Can I then deal with some of the points made by my learned friend. The case was approached, both at the Tribunal and the Court of Appeal, that the issue as to whether the company was a land‑rich company was the central issue. Your Honours will see that from the whole analysis; that is, the 60 per cent point.
No separate case – and that be said – turned on the question of goodwill. No separate case was put that, if we were right and there were no substantial goodwill, the value in the property in Western Australia, which is the subject of the tax, could otherwise be supported in the face of our success in respect of goodwill. If we are right with respect to that, our learned friends would just fail on the onus point with respect to the assessment of value of the property in Western Australia.
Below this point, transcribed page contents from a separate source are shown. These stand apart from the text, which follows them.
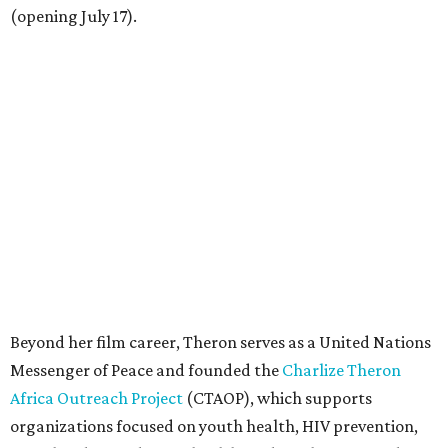
(opening July 17).
Beyond her film career, Theron serves as a United Nations
Messenger of Peace and founded the
Charlize Theron
Africa Outreach Project
(CTAOP), which supports
organizations focused on youth health, HIV prevention,
sexual and reproductive health, and combating gender-
based violence across Southern Africa.
"Charlize Theron’s longstanding support of amfAR and
HIV/AIDS care and prevention through her own
foundation make her an inspiration to us all," said amfAR
CEO Kyle Clifford in a statement. "We are grateful to her
for her tireless work and are thrilled to be able to
recognize her at our event in Dallas this year."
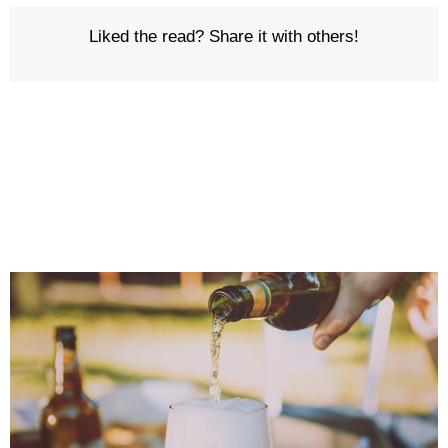
Liked the read? Share it with others!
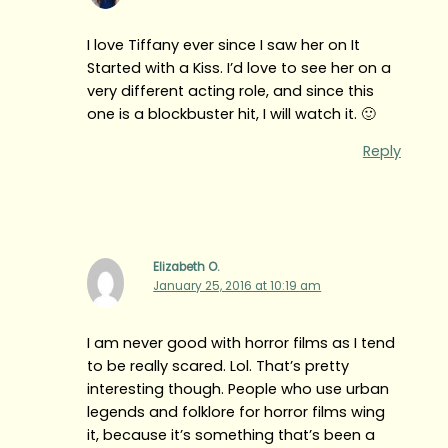
I love Tiffany ever since I saw her on It
Started with a Kiss. I’d love to see her on a
very different acting role, and since this
one is a blockbuster hit, I will watch it. 🙂
Reply
Elizabeth O.
January 25, 2016 at 10:19 am
I am never good with horror films as I tend
to be really scared. Lol. That’s pretty
interesting though. People who use urban
legends and folklore for horror films wing
it, because it’s something that’s been a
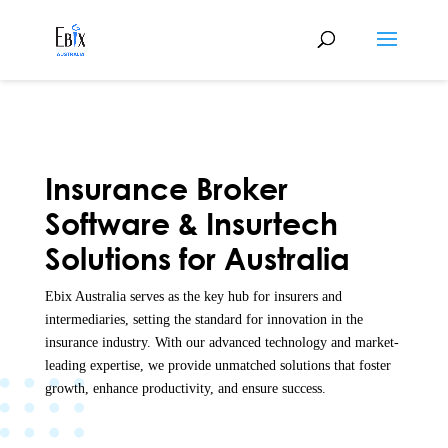
Insurance Broker
Software & Insurtech
Solutions for Australia
Ebix Australia serves as the key hub for insurers and
intermediaries, setting the standard for innovation in the
insurance industry. With our advanced technology and market-
leading expertise, we provide unmatched solutions that foster
growth, enhance productivity, and ensure success.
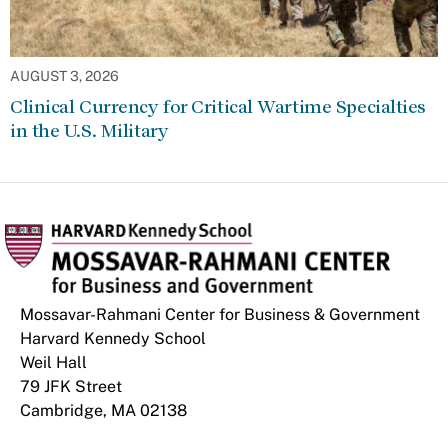
AUGUST 3, 2026
Clinical Currency for Critical Wartime Specialties
in the U.S. Military
Mossavar-Rahmani Center for Business & Government
Harvard Kennedy School
Weil Hall
79 JFK Street
Cambridge, MA 02138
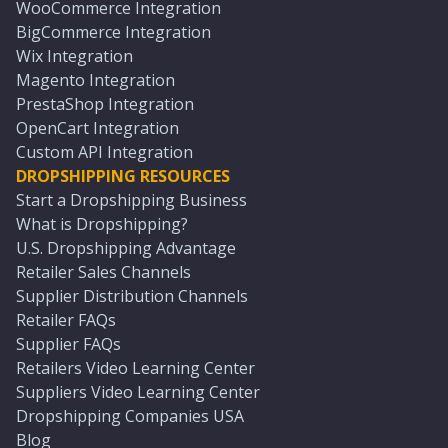
WooCommerce Integration
BigCommerce Integration
Wix Integration
Magento Integration
PrestaShop Integration
OpenCart Integration
Custom API Integration
DROPSHIPPING RESOURCES
Start a Dropshipping Business
What is Dropshipping?
U.S. Dropshipping Advantage
Retailer Sales Channels
Supplier Distribution Channels
Retailer FAQs
Supplier FAQs
Retailers Video Learning Center
Suppliers Video Learning Center
Dropshipping Companies USA
Blog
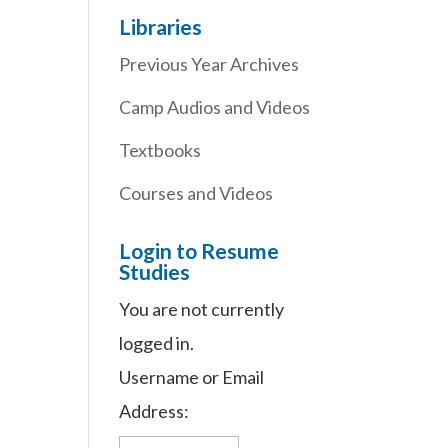
Libraries
Previous Year Archives
Camp Audios and Videos
Textbooks
Courses and Videos
Login to Resume
Studies
You are not currently
logged in.
Username or Email
Address:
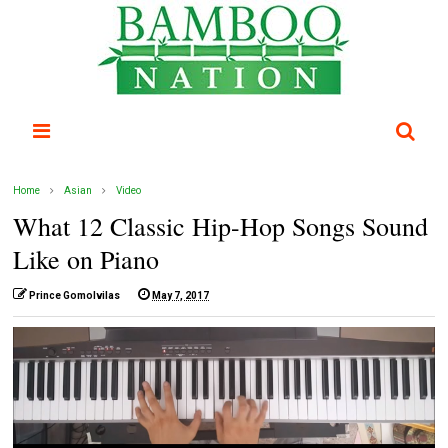
Home
Asian
Video
What 12 Classic Hip-Hop Songs Sound
Like on Piano
Prince Gomolvilas
May 7, 2017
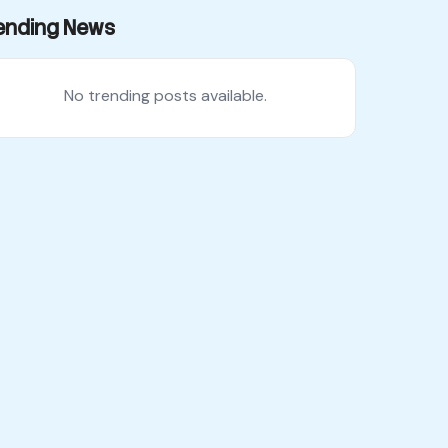
ending News
No trending posts available.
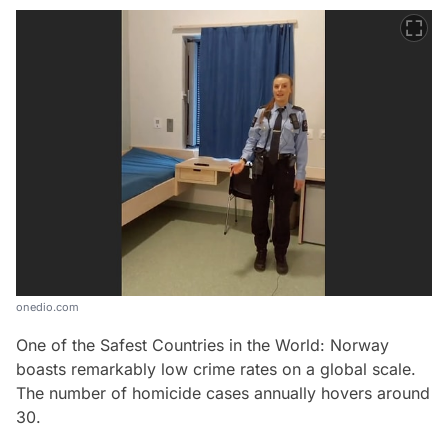
onedio.com
One of the Safest Countries in the World: Norway
boasts remarkably low crime rates on a global scale.
The number of homicide cases annually hovers around
30.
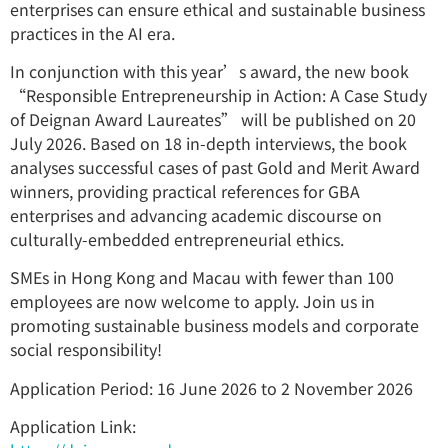
enterprises can ensure ethical and sustainable business
practices in the AI era.
In conjunction with this year’s award, the new book
“Responsible Entrepreneurship in Action: A Case Study
of Deignan Award Laureates” will be published on 20
July 2026. Based on 18 in-depth interviews, the book
analyses successful cases of past Gold and Merit Award
winners, providing practical references for GBA
enterprises and advancing academic discourse on
culturally-embedded entrepreneurial ethics.
SMEs in Hong Kong and Macau with fewer than 100
employees are now welcome to apply. Join us in
promoting sustainable business models and corporate
social responsibility!
Application Period: 16 June 2026 to 2 November 2026
Application Link:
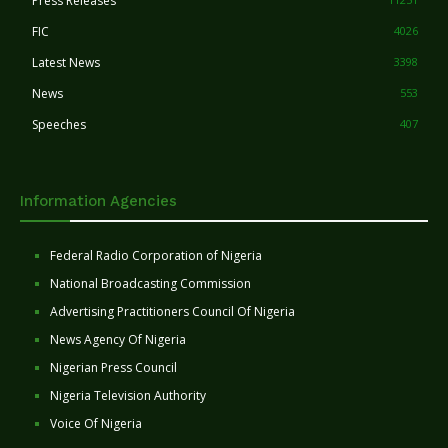
Press Releases
FIC
4026
Latest News
3398
News
553
Speeches
407
Information Agencies
Federal Radio Corporation of Nigeria
National Broadcasting Commission
Advertising Practitioners Council Of Nigeria
News Agency Of Nigeria
Nigerian Press Council
Nigeria Television Authority
Voice Of Nigeria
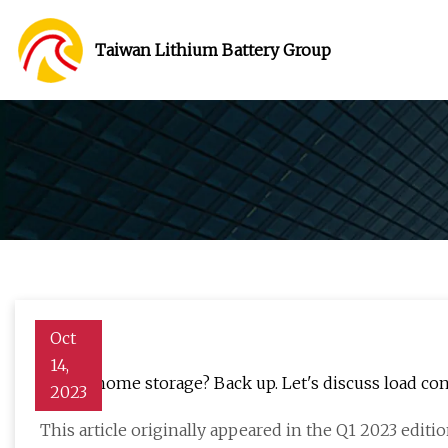
Taiwan Lithium Battery Group
Oct
14,
Whole home storage? Back up. Let's discuss load cont
2023
This article originally appeared in the Q1 2023 editio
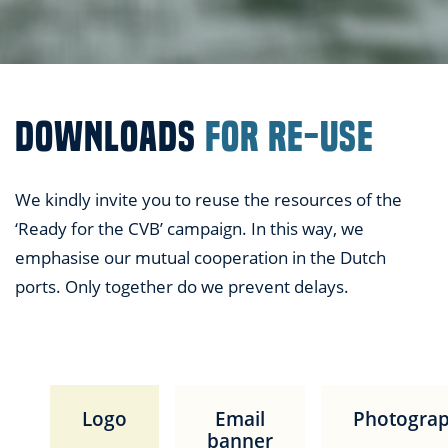
DOWNLOADS
FOR RE-USE
We kindly invite you to reuse the resources of the
‘Ready for the CVB’ campaign. In this way, we
emphasise our mutual cooperation in the Dutch
ports. Only together do we prevent delays.
Logo
Email
Photogra
banner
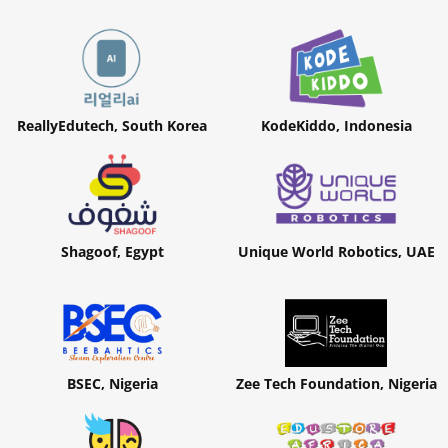
ReallyEdutech, South Korea
KodeKiddo, Indonesia
Shagoof, Egypt
Unique World Robotics, UAE
BSEC, Nigeria
Zee Tech Foundation, Nigeria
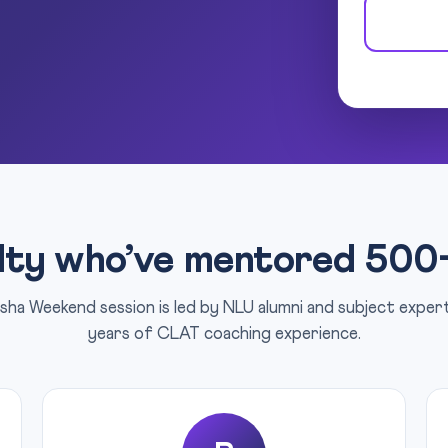
lty who’ve mentored 500
sha Weekend session is led by NLU alumni and subject expe
years of CLAT coaching experience.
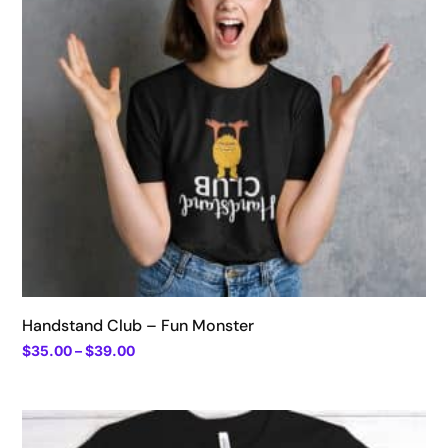
Handstand Club – Fun Monster
Price
$
35.00
–
$
39.00
range:
$35.00
through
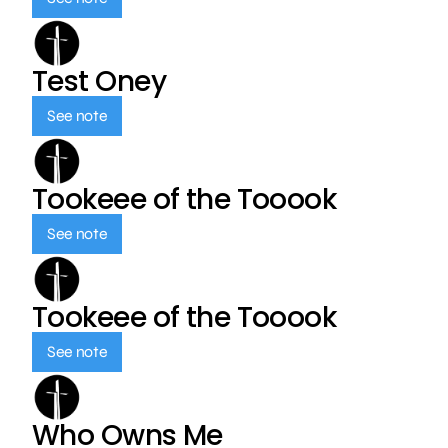
Test Oney
See note
Tookeee of the Tooook
See note
Tookeee of the Tooook
See note
Who Owns Me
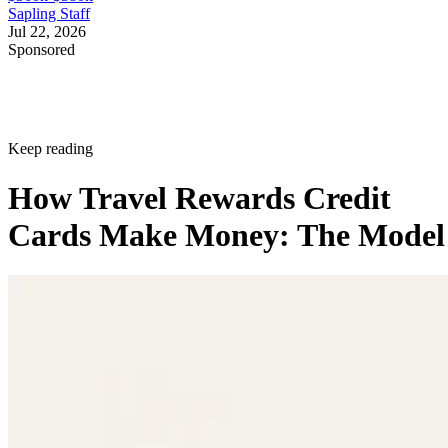
Sapling Staff
Jul 22, 2026
Sponsored
Keep reading
How Travel Rewards Credit
Cards Make Money: The Model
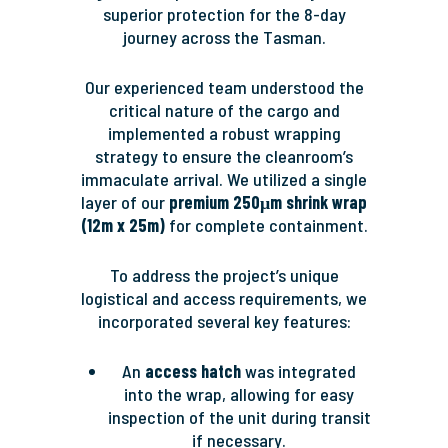
superior protection for the 8-day
journey across the Tasman.
Our experienced team understood the
critical nature of the cargo and
implemented a robust wrapping
strategy to ensure the cleanroom’s
immaculate arrival. We utilized a single
layer of our
premium 250μm shrink wrap
(12m x 25m)
for complete containment.
To address the project’s unique
logistical and access requirements, we
incorporated several key features:
An
access hatch
was integrated
into the wrap, allowing for easy
inspection of the unit during transit
if necessary.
The case, as your Honours will see – and your Honours have been taken through the reasons – was about the 60 per cent point; that is, was it a land‑rich company? Everything else followed from that. There was no separate case that, if we were right, the assessment in respect of the Western Australian land was still excessive. No separate point was ever run. It is just wrong to put it.
As to approaching the valuation of the land qua land, we advanced the approach which found favour with the Tribunal at core appeal book 73, paragraphs 256 to 268, and we maintain that is correct for the reasons then set out, but otherwise I think our learned friends and ourselves are at issue.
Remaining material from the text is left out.